▶ Task details
From the material below, set down exactly the lines that run from the one containing "Деятельность" to the one containing "ZVR-Zahl 527515921", minus the pictures.

▶ Available data

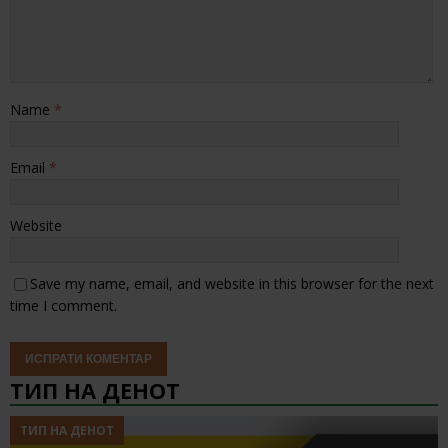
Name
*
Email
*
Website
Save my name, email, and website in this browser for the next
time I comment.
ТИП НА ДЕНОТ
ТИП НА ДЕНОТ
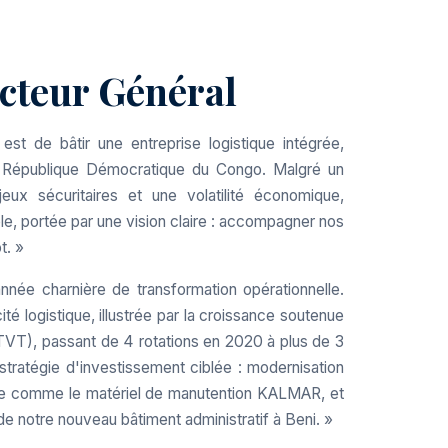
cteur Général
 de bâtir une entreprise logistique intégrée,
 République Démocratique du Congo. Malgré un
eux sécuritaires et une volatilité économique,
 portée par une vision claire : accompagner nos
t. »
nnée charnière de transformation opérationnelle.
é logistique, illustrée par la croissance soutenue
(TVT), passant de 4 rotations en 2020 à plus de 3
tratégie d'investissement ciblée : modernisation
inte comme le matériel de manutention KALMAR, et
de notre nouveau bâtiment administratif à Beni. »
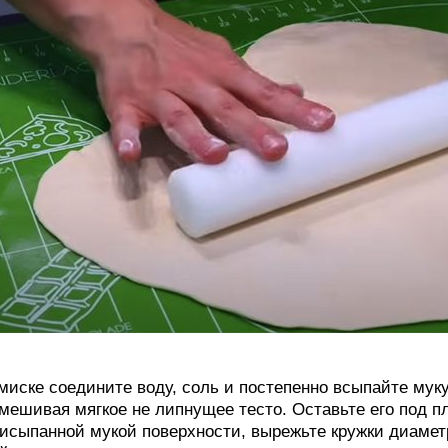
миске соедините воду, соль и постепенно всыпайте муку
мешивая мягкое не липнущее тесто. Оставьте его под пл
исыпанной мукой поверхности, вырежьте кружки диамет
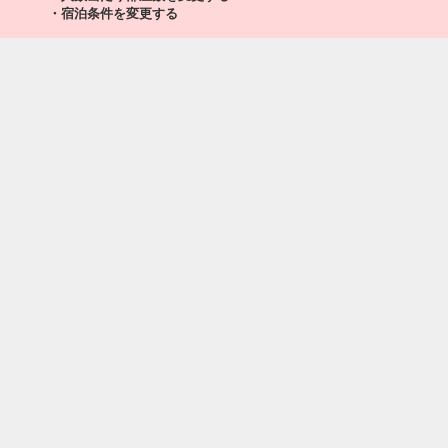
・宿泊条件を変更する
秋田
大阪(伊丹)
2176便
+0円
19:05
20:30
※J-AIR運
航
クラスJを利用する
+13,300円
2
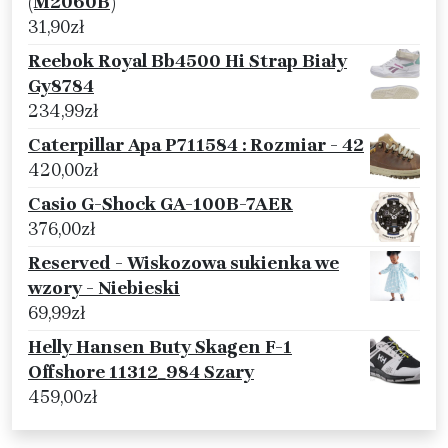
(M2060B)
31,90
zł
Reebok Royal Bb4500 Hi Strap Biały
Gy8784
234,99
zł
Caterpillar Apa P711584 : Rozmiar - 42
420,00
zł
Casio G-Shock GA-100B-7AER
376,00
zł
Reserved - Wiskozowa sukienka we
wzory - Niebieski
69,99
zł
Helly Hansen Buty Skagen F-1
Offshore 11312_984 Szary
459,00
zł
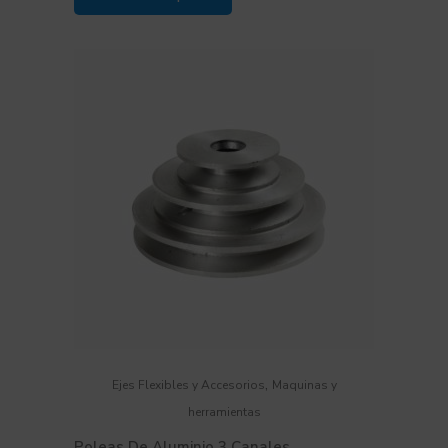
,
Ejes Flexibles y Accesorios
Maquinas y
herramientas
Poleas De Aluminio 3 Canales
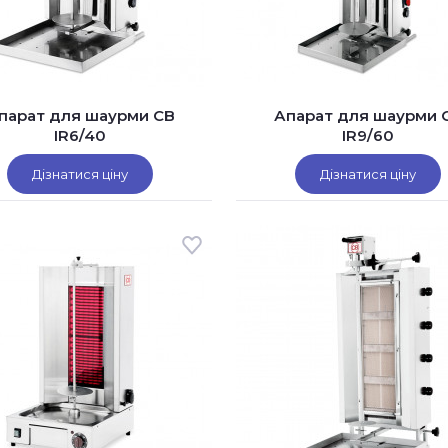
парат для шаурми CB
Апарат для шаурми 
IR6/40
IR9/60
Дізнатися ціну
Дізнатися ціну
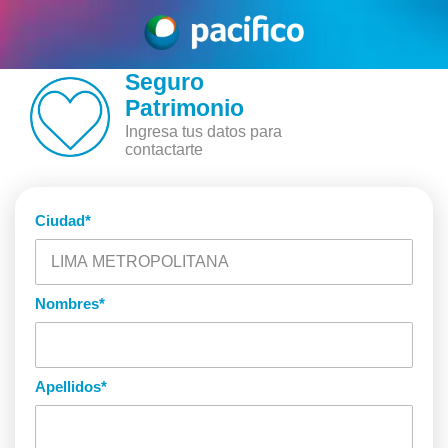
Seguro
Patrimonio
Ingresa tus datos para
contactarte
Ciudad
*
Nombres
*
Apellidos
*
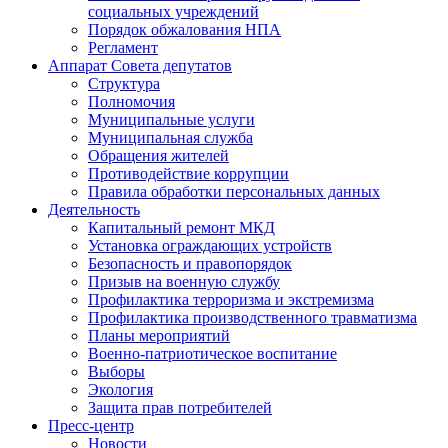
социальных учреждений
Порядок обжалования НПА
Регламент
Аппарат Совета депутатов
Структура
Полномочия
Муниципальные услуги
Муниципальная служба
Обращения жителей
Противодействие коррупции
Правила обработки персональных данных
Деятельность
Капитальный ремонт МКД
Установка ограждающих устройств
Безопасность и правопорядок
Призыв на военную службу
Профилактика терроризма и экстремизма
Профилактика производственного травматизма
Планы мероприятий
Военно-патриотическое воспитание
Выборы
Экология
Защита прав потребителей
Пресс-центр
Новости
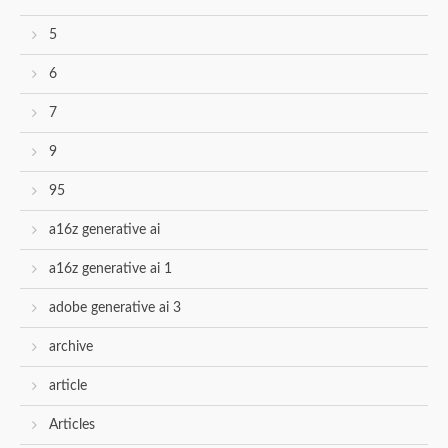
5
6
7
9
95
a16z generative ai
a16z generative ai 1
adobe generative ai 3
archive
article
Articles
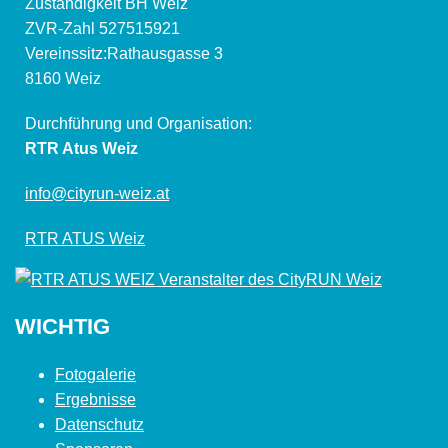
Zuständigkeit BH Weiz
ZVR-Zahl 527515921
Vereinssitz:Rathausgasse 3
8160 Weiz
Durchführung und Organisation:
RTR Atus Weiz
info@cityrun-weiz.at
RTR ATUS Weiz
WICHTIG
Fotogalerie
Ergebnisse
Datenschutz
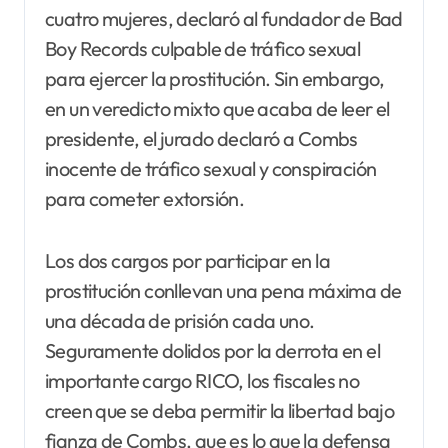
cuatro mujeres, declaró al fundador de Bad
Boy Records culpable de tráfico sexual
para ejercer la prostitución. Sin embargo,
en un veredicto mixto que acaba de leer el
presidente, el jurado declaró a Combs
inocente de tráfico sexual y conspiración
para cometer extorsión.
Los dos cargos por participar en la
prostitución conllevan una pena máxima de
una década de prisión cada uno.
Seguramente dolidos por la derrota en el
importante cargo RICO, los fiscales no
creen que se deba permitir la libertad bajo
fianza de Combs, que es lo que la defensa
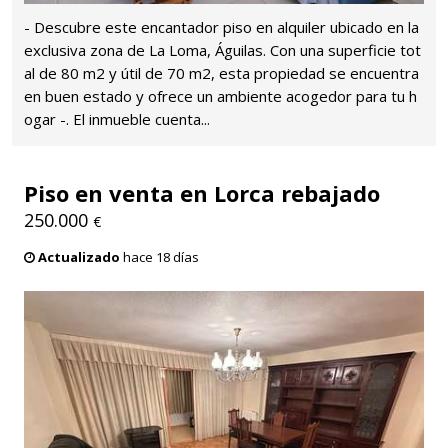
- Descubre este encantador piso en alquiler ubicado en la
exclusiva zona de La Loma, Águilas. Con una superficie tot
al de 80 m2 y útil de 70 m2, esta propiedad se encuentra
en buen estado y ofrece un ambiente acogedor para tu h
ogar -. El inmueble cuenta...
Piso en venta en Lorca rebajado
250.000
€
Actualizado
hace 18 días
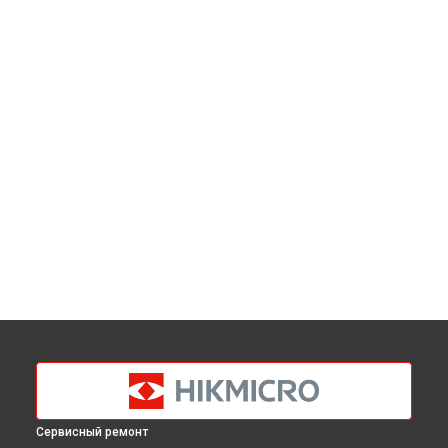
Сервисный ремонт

▶ Answer box
Деятельность
Капитальный ремонт МКД
Установка ограждающих устройств
Безопасность и правопорядок
Призыв на военную службу
Профилактика терроризма и экстремизма
Профилактика производственного травматизма
Планы мероприятий
Военно-патриотическое воспитание
Выборы
Экология
Защита прав потребителей
Пресс-центр
Новости
5
6
7
9
95
a16z generative ai
a16z generative ai 1
adobe generative ai 3
archive
article
Articles
Zuständigkeit BH Weiz
ZVR-Zahl 527515921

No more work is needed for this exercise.